Saturday, 28 March 2020

3D-printing tanks... pt. VIII: Dorchester ACV

I have printed a couple of Dorchester ACV's...

I opted to print two different versions because, well, because I could... Two very different vehicles, but with the same function. These two vehicles don't have a place in any of my current projects, but I have a feeling I will be expanding my British forces sooner rather than later...

I love printing vehicles like this, it's very hard to get these otherwise... 

The big, 6-wheeled Dorchester...
The article in the picture above is well worth the read...

The smaller of the two, but only by a little...
This picture shows the early variant of the vehicle...
In my previous post I talked about how I botched up the first print of the 6x6 Dorchester (which I updated to include comparison pictures). But with a little care, these two models came out great!

I used Tinkercad to make them hollow, thus saving quite a bit of resin.



I equipped both models with antennas.
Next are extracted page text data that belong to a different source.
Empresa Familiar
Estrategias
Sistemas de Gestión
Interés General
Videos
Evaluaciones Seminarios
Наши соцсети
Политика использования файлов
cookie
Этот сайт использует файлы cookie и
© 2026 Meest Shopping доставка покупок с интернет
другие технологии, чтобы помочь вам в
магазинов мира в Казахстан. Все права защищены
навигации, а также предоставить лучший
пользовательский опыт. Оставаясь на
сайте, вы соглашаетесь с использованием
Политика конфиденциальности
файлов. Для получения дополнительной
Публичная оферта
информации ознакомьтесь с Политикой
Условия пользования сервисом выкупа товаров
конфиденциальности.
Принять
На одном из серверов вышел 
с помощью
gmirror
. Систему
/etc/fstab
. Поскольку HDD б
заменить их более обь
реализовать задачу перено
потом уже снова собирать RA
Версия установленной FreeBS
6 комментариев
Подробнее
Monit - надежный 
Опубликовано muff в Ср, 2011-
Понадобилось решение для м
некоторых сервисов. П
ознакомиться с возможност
I carefully drilled out the stubs on the roof of the vehicles. I opted for longer antennas than usual, I think it adds a touch of realism to these miniatures as well as make them stand out even more...
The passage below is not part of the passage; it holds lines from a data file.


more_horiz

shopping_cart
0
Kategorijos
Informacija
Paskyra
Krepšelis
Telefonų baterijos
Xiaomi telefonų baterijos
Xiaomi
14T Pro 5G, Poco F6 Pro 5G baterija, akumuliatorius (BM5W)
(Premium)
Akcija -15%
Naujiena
Both these designs are available on Thingiverse. They were done by m_bergman, and can be found here. I am slowly printing my way through his vast collection of incredible designs... 
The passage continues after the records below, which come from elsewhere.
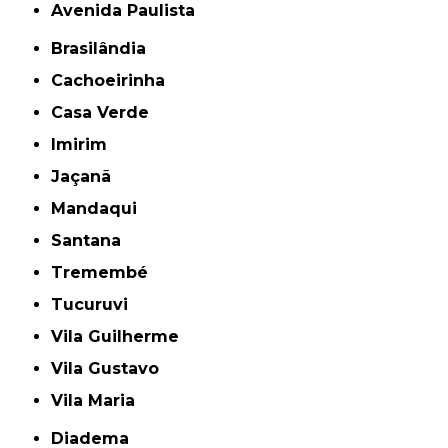
Avenida Paulista
Brasilândia
Cachoeirinha
Casa Verde
Imirim
Jaçanã
Mandaqui
Santana
Tremembé
Tucuruvi
Vila Guilherme
Vila Gustavo
Vila Maria
Diadema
These things are big... Bigger than a Churchill...
The Churchill tank on the picture above is no ordinary tank... It is an AVRE variant, equipped with a SBG assault bridge. More on this tank in a future post...

Friday, 27 March 2020

3D-printing... A learning experience...

The last couple of weeks I have been printing one model after another, rarely allowing my printer a moment of rest. Most of my prints have come out rather well and apart from some issues with supports I have yet to suffer any serious failures. 

But today I did learn something new, something I could have known, no, something I should have known...

The MARS had just finished a Dorchester ACV (more pictures in a future post) I found on Thingiverse. Because I had another model ready to print I immediately started the clean-up. 

I followed my normal procedure, starting with tilting the build-plate to let any excess resin drip back into the resin vat. However, I neglected to put the red hood back on... In the few moments it took for me to take out my gloves, tools and water, it all went wrong. The print itself was flawless, but due to the abundant sunshine the layer of liquid resin started to cure. Fast... Before I realised what was going on it was too late.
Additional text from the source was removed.